“Approderemo lo stesso: venisse anche giù l’inferno!” In piedi sull’imbarcazione da diporto, un braccio lungo il fianco e l’altro alzato ad indicare la sua meta, oltre le dozzine di metri di secche, rocce frastagliate ed altri ostacoli alla navigazione, che tanti anni prima erano valsi a questo luogo il nome di Isole della Morte per le religione dei Nativi ed in seguito, ad opera dei colleghi spagnoli dell’esploratore e celebre corsaro Sir Francis Drake che le aveva scoperte nel 1579, semplicemente Farallones, ovvero “scogli”. Uomo in grado di sfidare il pericolo e la convenzione, esattamente come il tale di nome David Batchelder, ricordato dalla storia in qualità di coraggioso capo di una squadra di pescatori dalle origini italiane, che partendo dalla città di San Francisco, decise di dirigere la propria cupidigia verso l’Oro.
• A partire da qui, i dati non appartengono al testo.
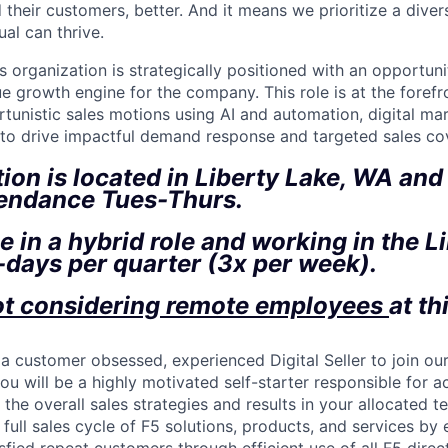
 their customers, better. And it means we prioritize a div
al can thrive.
s organization is strategically positioned with an opportuni
 growth engine for the company. This role is at the forefro
tunistic sales motions using AI and automation, digital ma
 to drive impactful demand response and targeted sales co
tion is located in Liberty Lake, WA and 
tendance Tues-Thurs.
be in a hybrid role and working in the L
-days per quarter (3x per week).
ot considering remote employees
at th
 a customer obsessed, experienced Digital Seller to join ou
 you will be a highly motivated self-starter responsible for 
 the overall sales strategies and results in your allocated te
 full sales cycle of F5 solutions, products, and services by 
sfied repeat customers through efficient use of all F5 dire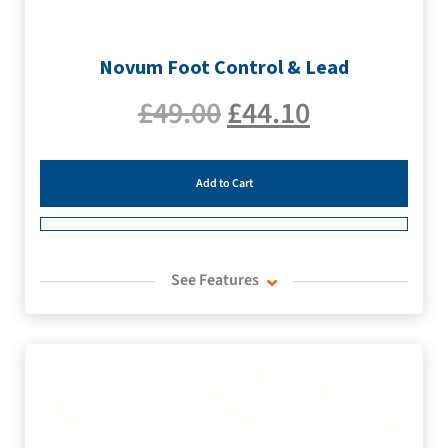
Novum Foot Control & Lead
£
49.00
£
44.10
Add to Cart
See Features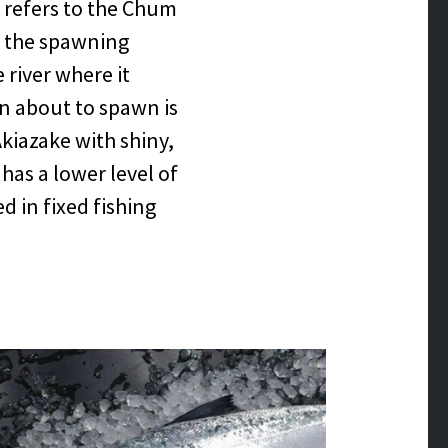
s refers to the Chum
g the spawning
river where it
 about to spawn is
kiazake with shiny,
 has a lower level of
d in fixed fishing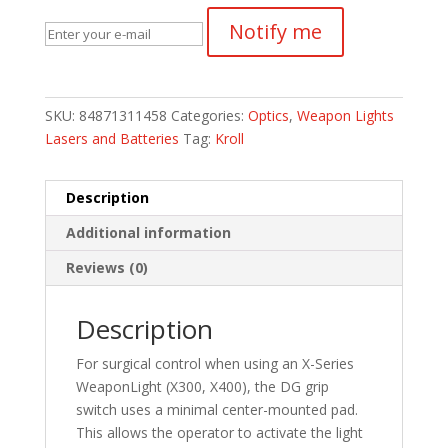
Notify me
SKU:
84871311458
Categories:
Optics
,
Weapon Lights
Lasers and Batteries
Tag:
Kroll
Description
Additional information
Reviews (0)
Description
For surgical control when using an X-Series
WeaponLight (X300, X400), the DG grip
switch uses a minimal center-mounted pad.
This allows the operator to activate the light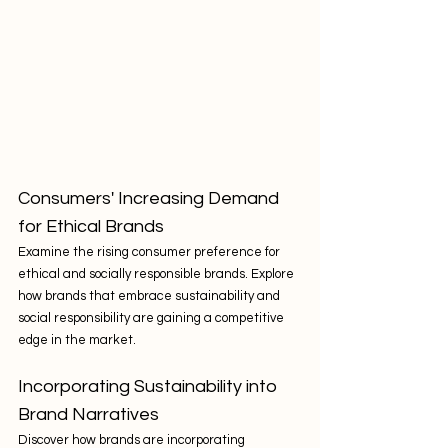
Consumers' Increasing Demand 
for Ethical Brands
Examine the rising consumer preference for 
ethical and socially responsible brands. Explore 
how brands that embrace sustainability and 
social responsibility are gaining a competitive 
edge in the market.
Incorporating Sustainability into 
Brand Narratives
Discover how brands are incorporating 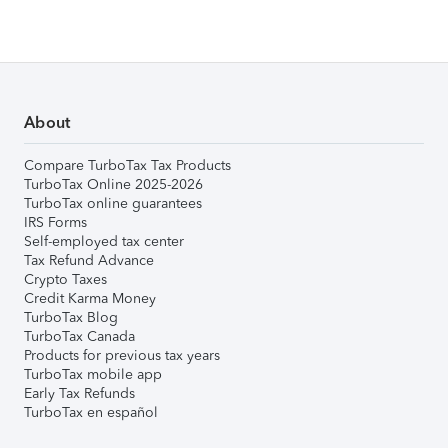
About
Compare TurboTax Tax Products
TurboTax Online 2025-2026
TurboTax online guarantees
IRS Forms
Self-employed tax center
Tax Refund Advance
Crypto Taxes
Credit Karma Money
TurboTax Blog
TurboTax Canada
Products for previous tax years
TurboTax mobile app
Early Tax Refunds
TurboTax en español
Ma non quello seppellito sotto strati di geologica immanenza, come i cercatori che due secoli dopo lo sbarco degli europei su quelle coste, ne avevano fatto il luogo principale dei loro sogni di prospezione e ricchezza mineraria. Bensì quel particolare tipo di regalìa del popolo dei cieli, diventata attorno a quel fatidico 3 giugno 1863 un bene commerciale irrinunciabile, in qualità di principale fonte di proteine prontamente disponibile, che fosse ragionevolmente resistente al tempo, alle intemperie e al moto distruttivo delle onde (fattore, questo, assai importante durante il trasporto) trasformandosi per questo in una via d’accesso meritevole al guadagno. Ed io lo immagino alto, orgoglioso, magari con la stessa lunga barba nera del corsaro, mentre lancia la sua sfida agli uomini della guardianìa del faro, che a partire da una decade, oramai, facevano il bello e il cattivo tempo sulle “loro” isole, in forza di un mandato concesso, a torto o a ragione, dal XV presidente degli Stati Uniti in persona, James Buchanan. “A vostro rischio e pericolo signori, a vostro rischio e pericolo.” Risposero le rabbiose controparti dalla riva, accarezzando la canna dei loro fucili. Ma era chiaro essenzialmente ad entrambe le parti, giunti ormai a quel punto, dopo innumerevoli scaramucce verbali e intercettazioni da parte della guardia costiera, con conseguente confisca delle armi, attraverso un ripetersi di tentativi che avevano occupato i molti mesi trascorsi, che si era ormai giunti al punto di non ritorno. E il fatto che stavolta, per una ragione o per l’altra, la spiaggia avrebbe finito per tingersi di un color rosso intenso.
L’oggetto del desiderio di cui sopra, del resto, pareva certamente meritarlo. Così come aveva scoperto nell’ormai remoto 1849 un altro immigrato della principale city sulla faglia di Sant’Andrea, dal nome tramandato di Dr Robinson, la cui flessibilità e immaginazione imprenditoriale aveva permesso, dopo aver noleggiato un’imbarcazione, di recarsi per primo dopo tanti secoli su queste coste. In cerca di quella fortuna finanziaria che gli avrebbe permesso, in pochi mesi, di fondare una delle maggiori farmacie di San Francisco. E tutto grazie ad un oggetto rotolante, il singolare uovo dell’uccello guillemot…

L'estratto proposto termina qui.